» ASSIGNED TASK
In the material below, find the line with "diferentes presentaciones" and the line with "mana pun dari". Output exactly those two lines and all lines between them, leaving out pictures.

» STUDY MATERIAL
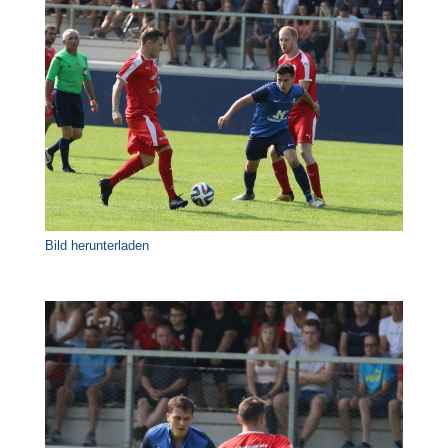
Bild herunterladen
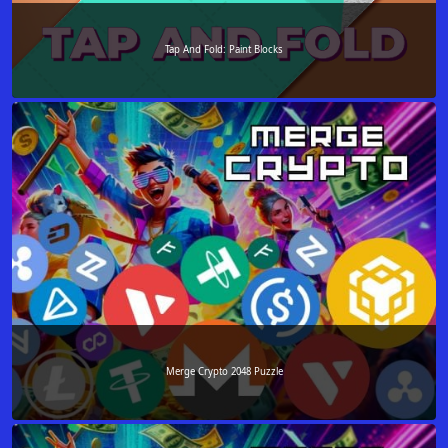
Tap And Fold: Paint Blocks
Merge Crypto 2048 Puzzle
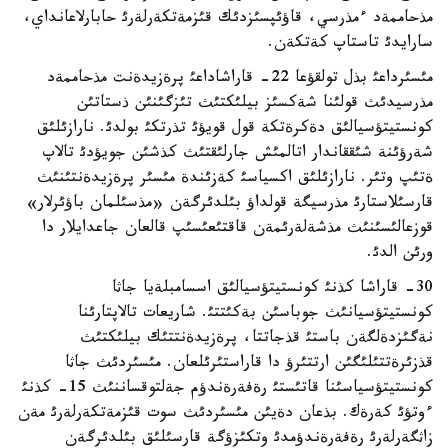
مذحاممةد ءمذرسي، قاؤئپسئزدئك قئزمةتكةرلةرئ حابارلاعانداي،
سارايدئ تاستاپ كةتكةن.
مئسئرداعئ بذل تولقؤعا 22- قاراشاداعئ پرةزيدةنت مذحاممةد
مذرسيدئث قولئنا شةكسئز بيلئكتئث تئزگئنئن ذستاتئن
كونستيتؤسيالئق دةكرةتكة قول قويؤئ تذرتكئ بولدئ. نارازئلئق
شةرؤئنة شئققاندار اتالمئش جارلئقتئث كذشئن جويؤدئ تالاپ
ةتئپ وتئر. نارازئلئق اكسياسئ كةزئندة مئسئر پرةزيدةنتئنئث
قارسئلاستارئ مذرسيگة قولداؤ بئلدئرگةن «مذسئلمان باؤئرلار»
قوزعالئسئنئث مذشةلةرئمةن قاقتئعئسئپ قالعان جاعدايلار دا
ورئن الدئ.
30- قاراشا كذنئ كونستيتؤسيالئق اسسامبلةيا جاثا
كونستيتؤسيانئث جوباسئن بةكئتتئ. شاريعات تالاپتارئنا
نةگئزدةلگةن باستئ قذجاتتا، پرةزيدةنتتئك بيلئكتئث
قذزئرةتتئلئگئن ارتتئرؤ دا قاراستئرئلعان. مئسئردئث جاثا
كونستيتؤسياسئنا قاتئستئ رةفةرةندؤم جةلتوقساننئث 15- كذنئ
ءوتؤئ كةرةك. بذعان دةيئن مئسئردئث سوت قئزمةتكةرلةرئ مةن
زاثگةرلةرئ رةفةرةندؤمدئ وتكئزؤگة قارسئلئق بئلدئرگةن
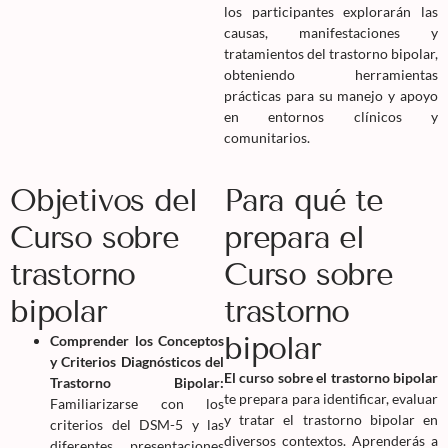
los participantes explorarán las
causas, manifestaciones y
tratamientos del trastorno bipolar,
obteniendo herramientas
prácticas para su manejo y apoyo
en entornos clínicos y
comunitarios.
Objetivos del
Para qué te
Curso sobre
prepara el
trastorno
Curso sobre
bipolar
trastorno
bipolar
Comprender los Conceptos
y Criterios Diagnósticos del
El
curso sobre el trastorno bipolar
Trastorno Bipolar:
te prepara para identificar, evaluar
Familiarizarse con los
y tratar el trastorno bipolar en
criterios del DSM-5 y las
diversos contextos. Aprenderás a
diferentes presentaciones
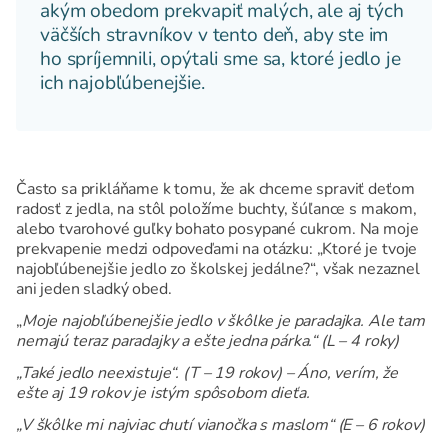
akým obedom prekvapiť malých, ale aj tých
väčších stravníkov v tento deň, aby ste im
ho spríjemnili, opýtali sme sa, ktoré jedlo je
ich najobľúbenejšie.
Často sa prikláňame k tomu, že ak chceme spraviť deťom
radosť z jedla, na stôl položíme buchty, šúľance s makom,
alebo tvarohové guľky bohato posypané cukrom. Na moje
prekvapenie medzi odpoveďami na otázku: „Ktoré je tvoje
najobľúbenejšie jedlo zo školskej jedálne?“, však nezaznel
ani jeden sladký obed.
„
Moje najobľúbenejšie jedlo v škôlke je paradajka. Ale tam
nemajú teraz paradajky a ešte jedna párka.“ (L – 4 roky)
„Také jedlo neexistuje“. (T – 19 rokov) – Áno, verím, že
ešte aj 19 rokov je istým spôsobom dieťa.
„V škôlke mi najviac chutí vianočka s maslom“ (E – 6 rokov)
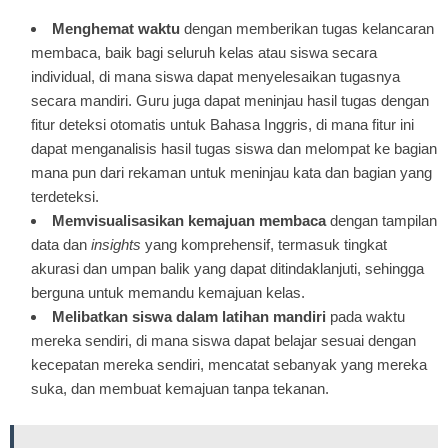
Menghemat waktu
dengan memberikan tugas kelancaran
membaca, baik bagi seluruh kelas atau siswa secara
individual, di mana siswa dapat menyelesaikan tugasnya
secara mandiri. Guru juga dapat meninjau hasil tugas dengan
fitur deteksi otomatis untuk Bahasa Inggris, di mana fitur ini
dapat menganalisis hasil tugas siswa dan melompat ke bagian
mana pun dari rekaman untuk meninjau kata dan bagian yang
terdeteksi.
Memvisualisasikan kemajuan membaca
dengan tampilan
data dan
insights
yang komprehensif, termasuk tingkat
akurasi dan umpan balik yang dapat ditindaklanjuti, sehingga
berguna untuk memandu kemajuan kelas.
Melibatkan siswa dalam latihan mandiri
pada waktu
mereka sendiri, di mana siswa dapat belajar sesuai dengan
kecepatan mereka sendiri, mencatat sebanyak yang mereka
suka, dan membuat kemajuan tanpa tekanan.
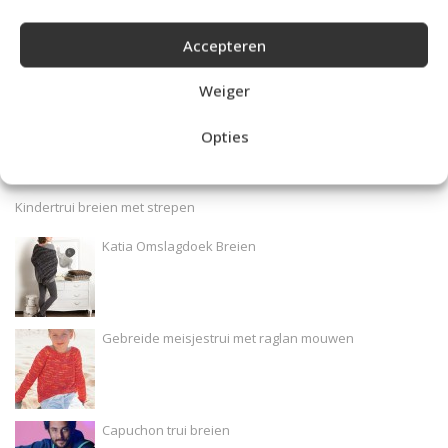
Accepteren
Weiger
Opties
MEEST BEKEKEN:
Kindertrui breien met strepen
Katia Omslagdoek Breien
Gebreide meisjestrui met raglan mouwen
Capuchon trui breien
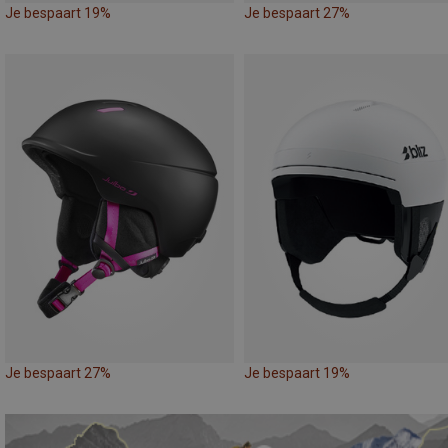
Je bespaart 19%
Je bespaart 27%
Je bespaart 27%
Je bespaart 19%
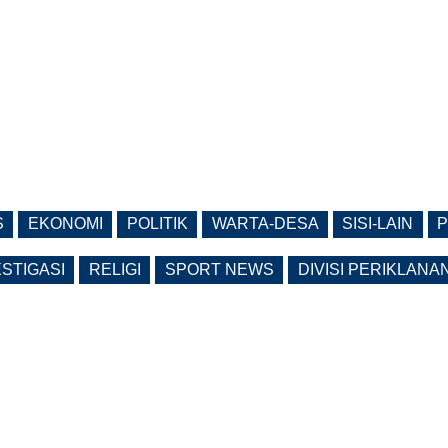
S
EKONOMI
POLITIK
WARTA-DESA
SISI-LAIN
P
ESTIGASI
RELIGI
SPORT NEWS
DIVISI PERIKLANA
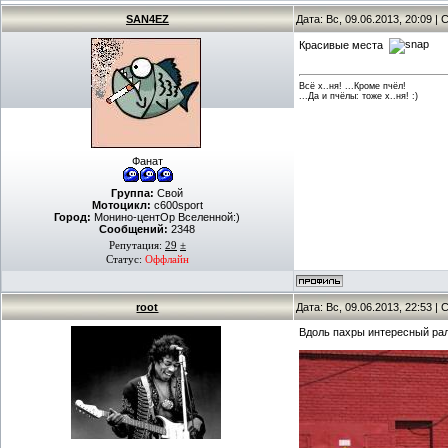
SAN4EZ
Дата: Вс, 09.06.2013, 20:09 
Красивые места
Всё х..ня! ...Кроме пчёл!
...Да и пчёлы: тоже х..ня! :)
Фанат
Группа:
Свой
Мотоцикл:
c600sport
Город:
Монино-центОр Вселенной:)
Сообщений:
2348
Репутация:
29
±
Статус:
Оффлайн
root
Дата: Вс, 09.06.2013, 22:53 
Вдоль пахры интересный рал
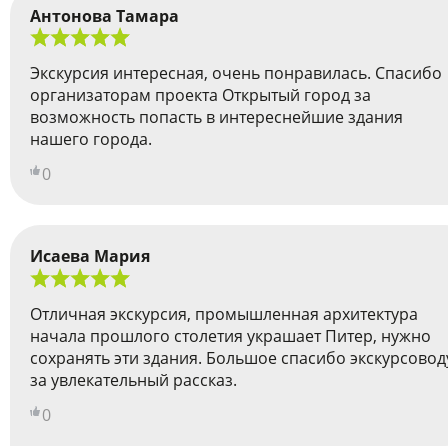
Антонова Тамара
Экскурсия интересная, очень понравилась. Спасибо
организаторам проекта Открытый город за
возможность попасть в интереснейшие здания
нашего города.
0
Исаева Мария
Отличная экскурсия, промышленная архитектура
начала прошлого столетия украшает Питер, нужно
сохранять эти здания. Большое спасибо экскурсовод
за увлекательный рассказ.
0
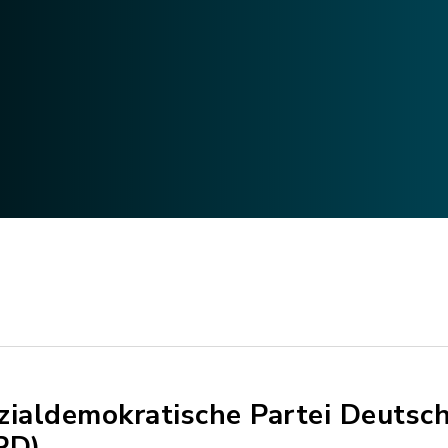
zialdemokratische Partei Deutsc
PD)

» WRITTEN RESPONSE
diferentes presentaciones
akým obedom prekvapiť malých, ale aj tých
väčších stravníkov v tento deň, aby ste im
ho spríjemnili, opýtali sme sa, ktoré jedlo je
ich najobľúbenejšie.
Často sa prikláňame k tomu, že ak chceme spraviť deťom
radosť z jedla, na stôl položíme buchty, šúľance s makom,
alebo tvarohové guľky bohato posypané cukrom. Na moje
prekvapenie medzi odpoveďami na otázku: „Ktoré je tvoje
najobľúbenejšie jedlo zo školskej jedálne?“, však nezaznel
ani jeden sladký obed.
„
Moje najobľúbenejšie jedlo v škôlke je paradajka. Ale tam
nemajú teraz paradajky a ešte jedna párka.“ (L – 4 roky)
„Také jedlo neexistuje“. (T – 19 rokov) – Áno, verím, že
ešte aj 19 rokov je istým spôsobom dieťa.
„V škôlke mi najviac chutí vianočka s maslom“ (E – 6 rokov)
Menghemat waktu
dengan memberikan tugas kelancaran
membaca, baik bagi seluruh kelas atau siswa secara
individual, di mana siswa dapat menyelesaikan tugasnya
secara mandiri. Guru juga dapat meninjau hasil tugas dengan
fitur deteksi otomatis untuk Bahasa Inggris, di mana fitur ini
dapat menganalisis hasil tugas siswa dan melompat ke bagian
mana pun dari rekaman untuk meninjau kata dan bagian yang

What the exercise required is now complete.